Jun 26, 2013

Practical Guide to Graphite Monitoring

Engineers love to improve things. Refactoring and optimizations drive us. There is just a slight problem: we often do that in a vacuum.

Before optimizing, we need to measure.

Without a solid baseline, how can you say that the time you invested in making things better wasn’t a total waste?

True refactoring is done with a solid test suite in place. Developers know that their code behavior didn’t change while they cleaned things up. Performance optimization is the same thing: we need a good set of metrics before changing anything.

There are plenty of monitoring tools out there, each with its own pros and cons. The point of this article isn’t to argue about which one you should use, but instead to give you the some practical knowledge about Graphite.

Screenshot of the Graphite UI

Graphite is used to store and render time-series data. In other words, you collect metrics and Graphite allows you to create pretty graphs easily.

During my time at LivingSocial, I relied on Graphite to understand trends, issues and optimize performance. As my coworkers and I were discussing my recently announced departure, I asked them how I could help them during the transition period. Someone mentioned creating a Graphite cheatsheet. The cheatsheet turned into something much bigger than I expected and LivingSocial was nice enough to let me publicly publish this short guide.
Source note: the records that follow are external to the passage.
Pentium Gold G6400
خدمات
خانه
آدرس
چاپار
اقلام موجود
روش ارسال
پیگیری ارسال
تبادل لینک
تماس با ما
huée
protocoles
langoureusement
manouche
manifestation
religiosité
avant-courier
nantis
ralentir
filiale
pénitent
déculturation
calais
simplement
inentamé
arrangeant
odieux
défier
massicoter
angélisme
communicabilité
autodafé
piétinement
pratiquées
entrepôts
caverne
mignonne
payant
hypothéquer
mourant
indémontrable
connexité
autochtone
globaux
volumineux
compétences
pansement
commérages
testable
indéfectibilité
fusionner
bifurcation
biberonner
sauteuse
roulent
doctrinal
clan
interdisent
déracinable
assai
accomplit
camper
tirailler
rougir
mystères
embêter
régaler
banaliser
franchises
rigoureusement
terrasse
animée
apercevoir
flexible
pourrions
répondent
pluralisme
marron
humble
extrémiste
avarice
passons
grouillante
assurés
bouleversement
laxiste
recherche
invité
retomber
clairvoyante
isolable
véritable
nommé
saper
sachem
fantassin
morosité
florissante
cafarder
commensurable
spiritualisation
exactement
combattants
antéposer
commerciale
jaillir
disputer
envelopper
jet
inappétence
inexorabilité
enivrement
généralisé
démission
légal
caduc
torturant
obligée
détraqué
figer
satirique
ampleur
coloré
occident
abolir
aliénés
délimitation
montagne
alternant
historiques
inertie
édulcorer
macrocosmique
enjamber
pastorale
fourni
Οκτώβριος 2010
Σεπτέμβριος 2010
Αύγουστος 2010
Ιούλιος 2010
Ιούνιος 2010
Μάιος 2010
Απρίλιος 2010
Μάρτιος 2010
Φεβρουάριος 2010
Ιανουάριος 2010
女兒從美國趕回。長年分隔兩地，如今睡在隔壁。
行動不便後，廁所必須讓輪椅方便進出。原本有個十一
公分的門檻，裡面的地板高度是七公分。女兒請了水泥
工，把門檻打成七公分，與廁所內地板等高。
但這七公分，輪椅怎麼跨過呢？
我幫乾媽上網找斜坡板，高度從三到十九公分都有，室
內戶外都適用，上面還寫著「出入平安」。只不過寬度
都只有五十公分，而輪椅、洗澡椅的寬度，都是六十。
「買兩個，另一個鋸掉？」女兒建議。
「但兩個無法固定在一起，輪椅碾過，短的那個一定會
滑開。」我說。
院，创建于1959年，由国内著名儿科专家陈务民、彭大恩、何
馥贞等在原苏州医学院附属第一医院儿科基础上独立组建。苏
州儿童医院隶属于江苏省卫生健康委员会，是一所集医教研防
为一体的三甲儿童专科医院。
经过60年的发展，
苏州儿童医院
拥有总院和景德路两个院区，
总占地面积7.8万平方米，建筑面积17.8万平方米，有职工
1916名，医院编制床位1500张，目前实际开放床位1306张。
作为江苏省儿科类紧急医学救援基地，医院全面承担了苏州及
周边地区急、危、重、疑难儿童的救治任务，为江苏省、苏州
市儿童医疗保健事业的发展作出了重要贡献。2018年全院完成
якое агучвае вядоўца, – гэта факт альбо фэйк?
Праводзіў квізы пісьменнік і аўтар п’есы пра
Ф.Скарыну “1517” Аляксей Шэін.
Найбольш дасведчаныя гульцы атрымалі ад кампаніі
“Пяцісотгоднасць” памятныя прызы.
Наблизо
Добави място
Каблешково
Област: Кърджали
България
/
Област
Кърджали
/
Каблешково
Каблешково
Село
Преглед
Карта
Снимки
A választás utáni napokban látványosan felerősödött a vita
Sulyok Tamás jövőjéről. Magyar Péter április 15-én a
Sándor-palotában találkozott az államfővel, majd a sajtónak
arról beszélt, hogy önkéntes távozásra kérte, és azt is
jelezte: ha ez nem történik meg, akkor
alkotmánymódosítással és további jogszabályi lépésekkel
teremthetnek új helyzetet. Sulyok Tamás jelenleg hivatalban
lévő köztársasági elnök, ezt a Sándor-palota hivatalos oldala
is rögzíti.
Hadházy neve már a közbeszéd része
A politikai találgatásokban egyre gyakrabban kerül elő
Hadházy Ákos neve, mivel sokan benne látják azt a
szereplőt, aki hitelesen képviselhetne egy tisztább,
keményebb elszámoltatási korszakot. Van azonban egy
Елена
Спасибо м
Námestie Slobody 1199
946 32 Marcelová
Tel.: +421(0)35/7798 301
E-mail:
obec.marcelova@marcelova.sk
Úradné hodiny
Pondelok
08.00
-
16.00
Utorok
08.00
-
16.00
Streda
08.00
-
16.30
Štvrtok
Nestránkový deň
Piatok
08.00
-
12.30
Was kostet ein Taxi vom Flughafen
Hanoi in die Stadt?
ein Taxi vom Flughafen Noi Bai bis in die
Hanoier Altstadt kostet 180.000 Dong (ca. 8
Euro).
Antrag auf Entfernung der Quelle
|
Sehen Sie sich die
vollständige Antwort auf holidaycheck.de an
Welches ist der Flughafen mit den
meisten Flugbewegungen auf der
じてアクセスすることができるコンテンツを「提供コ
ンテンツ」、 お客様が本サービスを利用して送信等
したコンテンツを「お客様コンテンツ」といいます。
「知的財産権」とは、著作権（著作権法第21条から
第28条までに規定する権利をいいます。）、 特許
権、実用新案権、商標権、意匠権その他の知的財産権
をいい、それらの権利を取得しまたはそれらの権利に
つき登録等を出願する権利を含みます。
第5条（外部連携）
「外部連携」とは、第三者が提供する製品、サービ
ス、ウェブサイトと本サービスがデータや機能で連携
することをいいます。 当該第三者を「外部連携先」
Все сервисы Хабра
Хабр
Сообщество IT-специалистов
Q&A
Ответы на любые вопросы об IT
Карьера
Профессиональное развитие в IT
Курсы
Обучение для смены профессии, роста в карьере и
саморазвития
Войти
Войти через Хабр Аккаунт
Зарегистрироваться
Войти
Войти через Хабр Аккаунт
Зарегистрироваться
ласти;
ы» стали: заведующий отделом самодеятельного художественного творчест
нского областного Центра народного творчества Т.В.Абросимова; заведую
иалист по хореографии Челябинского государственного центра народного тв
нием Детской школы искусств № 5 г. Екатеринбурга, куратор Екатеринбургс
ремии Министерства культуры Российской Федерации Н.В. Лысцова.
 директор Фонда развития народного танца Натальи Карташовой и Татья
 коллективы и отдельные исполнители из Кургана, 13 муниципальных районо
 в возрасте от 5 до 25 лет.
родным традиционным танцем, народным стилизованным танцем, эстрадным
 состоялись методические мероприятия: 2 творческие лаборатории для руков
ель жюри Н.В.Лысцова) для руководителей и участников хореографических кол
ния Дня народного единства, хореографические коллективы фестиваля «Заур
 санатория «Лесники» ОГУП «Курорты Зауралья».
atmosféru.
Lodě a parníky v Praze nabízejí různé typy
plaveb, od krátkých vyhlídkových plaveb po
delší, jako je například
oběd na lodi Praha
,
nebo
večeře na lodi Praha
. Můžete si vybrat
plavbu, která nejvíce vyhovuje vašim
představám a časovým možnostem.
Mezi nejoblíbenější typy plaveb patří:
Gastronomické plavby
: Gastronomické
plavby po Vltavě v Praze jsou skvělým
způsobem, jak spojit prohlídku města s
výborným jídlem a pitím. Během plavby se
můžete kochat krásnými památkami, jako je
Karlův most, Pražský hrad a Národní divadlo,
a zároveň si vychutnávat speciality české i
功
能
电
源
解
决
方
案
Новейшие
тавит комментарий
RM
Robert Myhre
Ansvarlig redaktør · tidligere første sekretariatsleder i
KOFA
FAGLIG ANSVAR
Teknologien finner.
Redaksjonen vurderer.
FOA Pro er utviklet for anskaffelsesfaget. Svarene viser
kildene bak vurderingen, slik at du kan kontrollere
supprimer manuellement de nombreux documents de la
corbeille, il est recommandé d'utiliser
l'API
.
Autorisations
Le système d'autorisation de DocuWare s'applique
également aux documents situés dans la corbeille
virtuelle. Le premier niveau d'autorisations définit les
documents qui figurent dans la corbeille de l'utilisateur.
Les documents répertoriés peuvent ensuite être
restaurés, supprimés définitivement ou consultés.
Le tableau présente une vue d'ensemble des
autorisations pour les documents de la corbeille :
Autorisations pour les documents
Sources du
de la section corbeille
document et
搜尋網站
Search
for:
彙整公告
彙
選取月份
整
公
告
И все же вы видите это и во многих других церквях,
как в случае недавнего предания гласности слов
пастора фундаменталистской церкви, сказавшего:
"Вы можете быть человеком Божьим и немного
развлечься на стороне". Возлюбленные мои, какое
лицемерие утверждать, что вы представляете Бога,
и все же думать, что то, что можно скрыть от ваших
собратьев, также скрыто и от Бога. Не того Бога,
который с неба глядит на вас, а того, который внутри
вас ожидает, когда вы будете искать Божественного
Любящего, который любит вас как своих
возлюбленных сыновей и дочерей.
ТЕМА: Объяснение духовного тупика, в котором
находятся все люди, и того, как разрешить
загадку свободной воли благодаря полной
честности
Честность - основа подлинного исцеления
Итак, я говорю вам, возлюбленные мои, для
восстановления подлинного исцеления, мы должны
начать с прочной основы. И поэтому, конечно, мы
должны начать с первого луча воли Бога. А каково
For a more in depth dive into the statsd/graphite features, look at this blog post

Organizing metrics

There are many ways to feed Graphite, I personally used Etsy’s statsd (node.js daemon) which was being fed via the statsd RubyGem. The gem allows developers to push recorded metrics to a statsd server via UDP. Using UDP instead of TCP makes the metrics collection operation non blocking which means that while you might theoretically lose a few samples, your instrumented code performance shouldn’t be affected. (Read Etsy’s blog post to know more about why they chose UDP).

** Tip **: Doing DNS resolution on each call can be a bit expensive (a few ms), target your statsd server using its ip or use Ruby’s resolv standard library to only do the lookup once at initialization.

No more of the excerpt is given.